▶ **Action item**
Of the entries below, copy only those lines that contain the word "radius".
--- Provided information Enclosed Below ---
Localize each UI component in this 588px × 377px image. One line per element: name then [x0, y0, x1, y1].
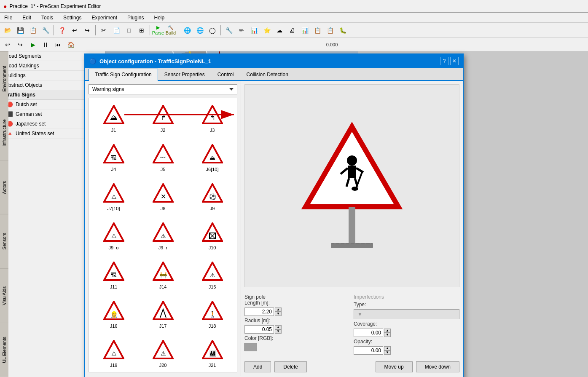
toolbar-t1[interactable]: 🔧	[223, 24, 235, 36]
menu-experiment[interactable]: Experiment	[89, 14, 120, 21]
menu-help[interactable]: Help	[151, 14, 167, 21]
sign-j18[interactable]: 🚶 J18	[189, 296, 235, 332]
toolbar-t2[interactable]: ✏	[236, 24, 247, 36]
toolbar-t3[interactable]: 📊	[248, 24, 260, 36]
toolbar2-pause[interactable]: ⏸	[40, 39, 51, 51]
toolbar-globe1[interactable]: 🌐	[181, 24, 193, 36]
coverage-up[interactable]: ▲	[384, 329, 391, 333]
sign-j21[interactable]: 👨‍👩‍👧 J21	[189, 335, 235, 371]
opacity-input[interactable]: 0.00	[354, 346, 383, 355]
sign-j9-label: J9	[210, 206, 215, 211]
toolbar-t4[interactable]: ⭐	[261, 24, 273, 36]
sign-j9[interactable]: ⚽ J9	[189, 178, 235, 214]
toolbar-cut[interactable]: ✂	[98, 24, 110, 36]
add-button[interactable]: Add	[244, 361, 271, 372]
tab-control[interactable]: Control	[211, 69, 240, 80]
sign-j20[interactable]: ⚠ J20	[140, 335, 186, 371]
toolbar-save[interactable]: 💾	[14, 24, 26, 36]
dialog-close-button[interactable]: ✕	[450, 57, 459, 65]
dialog-help-button[interactable]: ?	[440, 57, 448, 65]
toolbar2-home[interactable]: 🏠	[65, 39, 77, 51]
sign-j9o[interactable]: ⚠ J9_o	[91, 217, 137, 253]
left-action-buttons: Add Delete	[244, 361, 307, 372]
delete-button[interactable]: Delete	[274, 361, 307, 372]
length-down[interactable]: ▼	[275, 312, 282, 316]
type-dropdown[interactable]: ▼	[354, 309, 459, 319]
sign-j14-icon: 🚧	[151, 259, 175, 283]
toolbar-t7[interactable]: 📊	[299, 24, 311, 36]
toolbar2-forward[interactable]: ↪	[14, 39, 26, 51]
move-down-button[interactable]: Move down	[416, 361, 459, 372]
opacity-down[interactable]: ▼	[384, 350, 391, 355]
opacity-up[interactable]: ▲	[384, 346, 391, 350]
sign-j5[interactable]: 〰 J5	[140, 139, 186, 175]
menu-plugins[interactable]: Plugins	[125, 14, 146, 21]
sign-j17[interactable]: J17	[140, 296, 186, 332]
sign-j16[interactable]: 👷 J16	[91, 296, 137, 332]
sign-j11[interactable]: 🏗 J11	[91, 257, 137, 292]
sign-j8[interactable]: ✕ J8	[140, 178, 186, 214]
tab-traffic-sign[interactable]: Traffic Sign Configuration	[89, 69, 158, 81]
sign-j9r[interactable]: ⚠ J9_r	[140, 217, 186, 253]
menu-tools[interactable]: Tools	[39, 14, 56, 21]
toolbar-build[interactable]: 🔨 Build	[165, 24, 177, 36]
tab-collision[interactable]: Collision Detection	[240, 69, 294, 80]
toolbar-square[interactable]: □	[123, 24, 135, 36]
menu-file[interactable]: File	[2, 14, 15, 21]
tab-sensor-props[interactable]: Sensor Properties	[158, 69, 211, 80]
toolbar-t6[interactable]: 🖨	[286, 24, 298, 36]
sign-j8-label: J8	[161, 206, 166, 211]
toolbar-globe2[interactable]: 🌐	[194, 24, 206, 36]
toolbar-parse[interactable]: ▶ Parse	[152, 24, 164, 36]
toolbar2-play[interactable]: ▶	[27, 39, 39, 51]
toolbar-copy[interactable]: 📋	[27, 24, 39, 36]
toolbar-redo[interactable]: ↪	[81, 24, 93, 36]
toolbar-bug[interactable]: 🐛	[337, 24, 349, 36]
toolbar-new[interactable]: 📂	[2, 24, 13, 36]
toolbar2-back[interactable]: ↩	[2, 39, 13, 51]
sign-j14[interactable]: 🚧 J14	[140, 257, 186, 292]
coverage-input[interactable]: 0.00	[354, 329, 383, 337]
side-tab-environment[interactable]: Environment	[0, 51, 8, 106]
menu-edit[interactable]: Edit	[20, 14, 34, 21]
toolbar-t9[interactable]: 📋	[324, 24, 336, 36]
svg-text:🚧: 🚧	[159, 272, 167, 279]
toolbar2-stop[interactable]: ⏮	[52, 39, 64, 51]
side-tab-infrastructure[interactable]: Infrastructure	[0, 106, 8, 160]
radius-down[interactable]: ▼	[275, 329, 282, 334]
length-input[interactable]: 2.20	[244, 307, 274, 316]
coverage-down[interactable]: ▼	[384, 333, 391, 337]
color-swatch[interactable]	[244, 343, 257, 351]
toolbar-undo[interactable]: ↩	[69, 24, 81, 36]
toolbar-t8[interactable]: 📋	[311, 24, 323, 36]
length-up[interactable]: ▲	[275, 307, 282, 312]
sign-j19[interactable]: ⚠ J19	[91, 335, 137, 371]
sign-j7[interactable]: ⚠ J7[10]	[91, 178, 137, 214]
svg-text:✕: ✕	[160, 193, 166, 200]
sign-j18-icon: 🚶	[201, 299, 224, 322]
side-tab-actors[interactable]: Actors	[0, 160, 8, 214]
side-tab-ul-elements[interactable]: UL Elements	[0, 323, 8, 377]
toolbar-paste[interactable]: 📄	[110, 24, 122, 36]
toolbar-circle[interactable]: ◯	[207, 24, 218, 36]
menu-settings[interactable]: Settings	[61, 14, 84, 21]
move-up-button[interactable]: Move up	[376, 361, 413, 372]
toolbar-settings[interactable]: 🔧	[40, 24, 51, 36]
radius-up[interactable]: ▲	[275, 325, 282, 329]
sign-j15[interactable]: ⚠ J15	[189, 257, 235, 292]
signs-category-dropdown[interactable]: Warning signs Priority signs Prohibitory…	[89, 84, 237, 94]
sign-j9r-label: J9_r	[158, 245, 167, 250]
toolbar-t5[interactable]: ☁	[274, 24, 285, 36]
secondary-toolbar: ↩ ↪ ▶ ⏸ ⏮ 🏠 0.000	[0, 38, 588, 51]
side-tab-sensors[interactable]: Sensors	[0, 214, 8, 268]
radius-input[interactable]: 0.05	[244, 325, 274, 334]
sign-j7-icon: ⚠	[102, 181, 125, 204]
dialog[interactable]: 🔵 Object configuration - TrafficSignPole…	[84, 53, 464, 377]
sign-j20-icon: ⚠	[151, 338, 175, 361]
sign-j4[interactable]: 🏗 J4	[91, 139, 137, 175]
sign-j10[interactable]: J10	[189, 217, 235, 253]
sign-j6[interactable]: ⛰ J6[10]	[189, 139, 235, 175]
toolbar-help[interactable]: ❓	[56, 24, 68, 36]
side-tab-visu-aids[interactable]: Visu Aids	[0, 268, 8, 323]
toolbar-grid[interactable]: ⊞	[136, 24, 148, 36]
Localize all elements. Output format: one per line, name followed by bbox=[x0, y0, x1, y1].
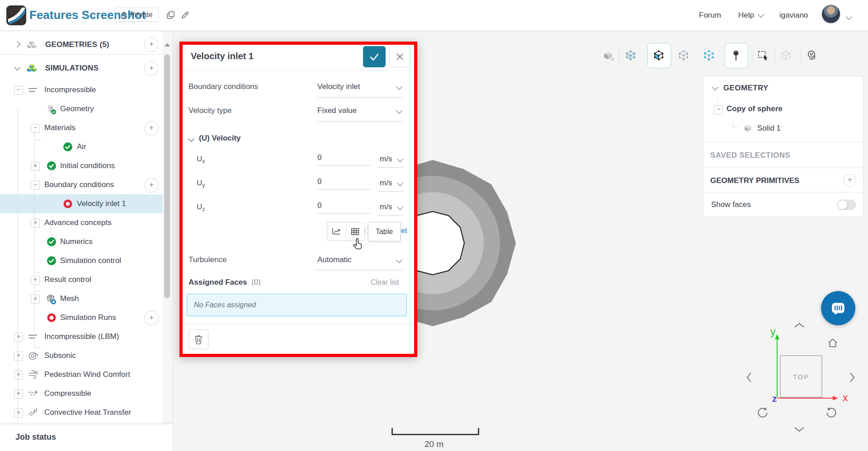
duplicate-project-button[interactable] bbox=[166, 11, 175, 19]
sidebar-item-result-control[interactable]: +Result control bbox=[0, 270, 173, 289]
ux-input[interactable] bbox=[316, 153, 371, 166]
sidebar-item-incompressible-lbm[interactable]: +Incompressible (LBM) bbox=[0, 327, 173, 346]
home-view-button[interactable] bbox=[827, 338, 838, 350]
sidebar-item-initial-conditions[interactable]: +Initial conditions bbox=[0, 156, 173, 175]
privacy-badge[interactable]: Private bbox=[114, 8, 159, 22]
uy-unit-select[interactable]: m/s bbox=[380, 179, 392, 188]
select-volumes-button[interactable] bbox=[621, 45, 641, 65]
sidebar-item-boundary-conditions[interactable]: −Boundary conditions+ bbox=[0, 175, 173, 194]
geometry-section-header[interactable]: GEOMETRY bbox=[713, 84, 769, 93]
expand-node-button[interactable]: + bbox=[14, 409, 23, 418]
add-child-button[interactable]: + bbox=[144, 61, 159, 76]
expand-node-button[interactable]: + bbox=[31, 295, 40, 304]
sidebar-item-mesh[interactable]: +Mesh bbox=[0, 289, 173, 308]
sidebar-item-numerics[interactable]: Numerics bbox=[0, 232, 173, 251]
select-faces-button[interactable] bbox=[649, 45, 669, 65]
sidebar-item-simulation-control[interactable]: Simulation control bbox=[0, 251, 173, 270]
show-faces-toggle[interactable] bbox=[838, 200, 856, 210]
sidebar-item-advanced-concepts[interactable]: +Advanced concepts bbox=[0, 213, 173, 232]
solid-view-button[interactable] bbox=[598, 45, 618, 65]
add-child-button[interactable]: + bbox=[144, 121, 159, 136]
expand-node-button[interactable]: + bbox=[31, 162, 40, 171]
boundary-conditions-select[interactable]: Velocity inlet bbox=[317, 82, 360, 91]
sidebar-item-convective-heat-transfer[interactable]: +Convective Heat Transfer bbox=[0, 403, 173, 422]
apply-button[interactable] bbox=[363, 46, 386, 67]
sidebar-item-label: Result control bbox=[44, 275, 91, 284]
uz-unit-select[interactable]: m/s bbox=[380, 202, 392, 211]
add-child-button[interactable]: + bbox=[144, 311, 159, 325]
velocity-type-select[interactable]: Fixed value bbox=[317, 106, 357, 115]
uy-input[interactable] bbox=[316, 177, 371, 190]
saved-selections-header[interactable]: SAVED SELECTIONS bbox=[710, 151, 790, 160]
select-vertices-button[interactable] bbox=[699, 45, 719, 65]
job-status-bar[interactable]: Job status bbox=[0, 424, 172, 451]
box-select-button[interactable] bbox=[753, 45, 773, 65]
expand-node-button[interactable]: + bbox=[14, 352, 23, 361]
expand-node-button[interactable]: + bbox=[14, 371, 23, 380]
rotate-down-button[interactable] bbox=[793, 426, 805, 434]
sidebar-item-pedestrian-wind-comfort[interactable]: +Pedestrian Wind Comfort bbox=[0, 365, 173, 384]
chart-input-button[interactable] bbox=[327, 222, 346, 240]
clear-list-link[interactable]: Clear list bbox=[371, 278, 399, 287]
avatar[interactable] bbox=[821, 5, 840, 23]
sidebar-item-velocity-inlet-1[interactable]: Velocity inlet 1 bbox=[0, 194, 173, 213]
chevron-down-icon bbox=[397, 204, 403, 210]
sidebar-item-incompressible[interactable]: −Incompressible bbox=[0, 80, 173, 99]
uz-input[interactable] bbox=[316, 201, 371, 214]
rotate-up-button[interactable] bbox=[793, 322, 805, 330]
add-child-button[interactable]: + bbox=[144, 178, 159, 193]
add-geometry-primitive-button[interactable]: + bbox=[844, 174, 856, 187]
chevron-down-icon[interactable] bbox=[14, 64, 20, 70]
app-logo[interactable] bbox=[6, 5, 26, 27]
scroll-up-icon[interactable] bbox=[165, 43, 170, 47]
solid-node-label[interactable]: Solid 1 bbox=[757, 124, 781, 133]
simscale-workbench: Features Screenshot Private Forum Help bbox=[0, 0, 868, 451]
chevron-right-icon[interactable] bbox=[14, 41, 20, 47]
add-child-button[interactable]: + bbox=[144, 38, 159, 52]
sidebar-item-geometries-5[interactable]: GEOMETRIES (5)+ bbox=[0, 35, 173, 54]
rotate-left-button[interactable] bbox=[746, 371, 752, 385]
expand-node-button[interactable]: + bbox=[14, 390, 23, 399]
sidebar-item-subsonic[interactable]: +Subsonic bbox=[0, 346, 173, 365]
close-button[interactable] bbox=[389, 46, 410, 67]
collapse-node-button[interactable]: − bbox=[31, 124, 40, 133]
roll-ccw-button[interactable] bbox=[756, 406, 769, 421]
expand-node-button[interactable]: + bbox=[31, 276, 40, 285]
probe-point-button[interactable] bbox=[726, 45, 746, 65]
expand-node-button[interactable]: + bbox=[14, 333, 23, 342]
expand-node-button[interactable]: + bbox=[31, 219, 40, 228]
sidebar-item-label: Air bbox=[77, 142, 86, 151]
scrollbar-thumb[interactable] bbox=[164, 54, 170, 298]
close-icon bbox=[396, 53, 404, 61]
sidebar-item-simulations[interactable]: SIMULATIONS+ bbox=[0, 59, 173, 78]
user-menu-button[interactable] bbox=[847, 13, 851, 21]
collapse-geometry-node[interactable]: − bbox=[714, 105, 723, 114]
roll-cw-button[interactable] bbox=[826, 406, 838, 421]
ux-unit-select[interactable]: m/s bbox=[380, 155, 392, 164]
sidebar-item-materials[interactable]: −Materials+ bbox=[0, 118, 173, 137]
reset-link-partial[interactable]: et bbox=[401, 227, 407, 235]
sidebar-item-simulation-runs[interactable]: Simulation Runs+ bbox=[0, 308, 173, 327]
rename-project-button[interactable] bbox=[181, 11, 189, 19]
sidebar-item-geometry[interactable]: Geometry bbox=[0, 99, 173, 118]
view-cube-top-face[interactable]: TOP bbox=[780, 355, 822, 398]
nav-help-menu[interactable]: Help bbox=[738, 11, 763, 20]
support-chat-button[interactable] bbox=[821, 291, 855, 325]
mesh-display-button[interactable] bbox=[776, 45, 796, 65]
sidebar-item-air[interactable]: Air bbox=[0, 137, 173, 156]
geometry-node-label[interactable]: Copy of sphere bbox=[726, 104, 783, 113]
rotate-right-button[interactable] bbox=[849, 371, 855, 385]
measure-button[interactable] bbox=[802, 45, 822, 65]
turbulence-select[interactable]: Automatic bbox=[317, 255, 352, 264]
sidebar-scrollbar[interactable] bbox=[163, 30, 173, 424]
collapse-velocity-group-icon[interactable] bbox=[188, 136, 194, 142]
sidebar-item-compressible[interactable]: +Compressible bbox=[0, 384, 173, 403]
chevron-down-icon bbox=[758, 11, 764, 18]
select-edges-button[interactable] bbox=[674, 45, 693, 65]
collapse-node-button[interactable]: − bbox=[14, 86, 23, 95]
delete-boundary-condition-button[interactable] bbox=[189, 329, 208, 349]
assignment-box[interactable]: No Faces assigned bbox=[187, 294, 407, 316]
collapse-node-button[interactable]: − bbox=[31, 181, 40, 190]
nav-forum-link[interactable]: Forum bbox=[699, 11, 721, 20]
geometry-primitives-header[interactable]: GEOMETRY PRIMITIVES bbox=[710, 176, 799, 185]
--- End of Enclosed Provided information ---
▶ **Result below**
radius-down[interactable]: ▼	[275, 329, 282, 334]
radius-up[interactable]: ▲	[275, 325, 282, 329]
radius-input[interactable]: 0.05	[244, 325, 274, 334]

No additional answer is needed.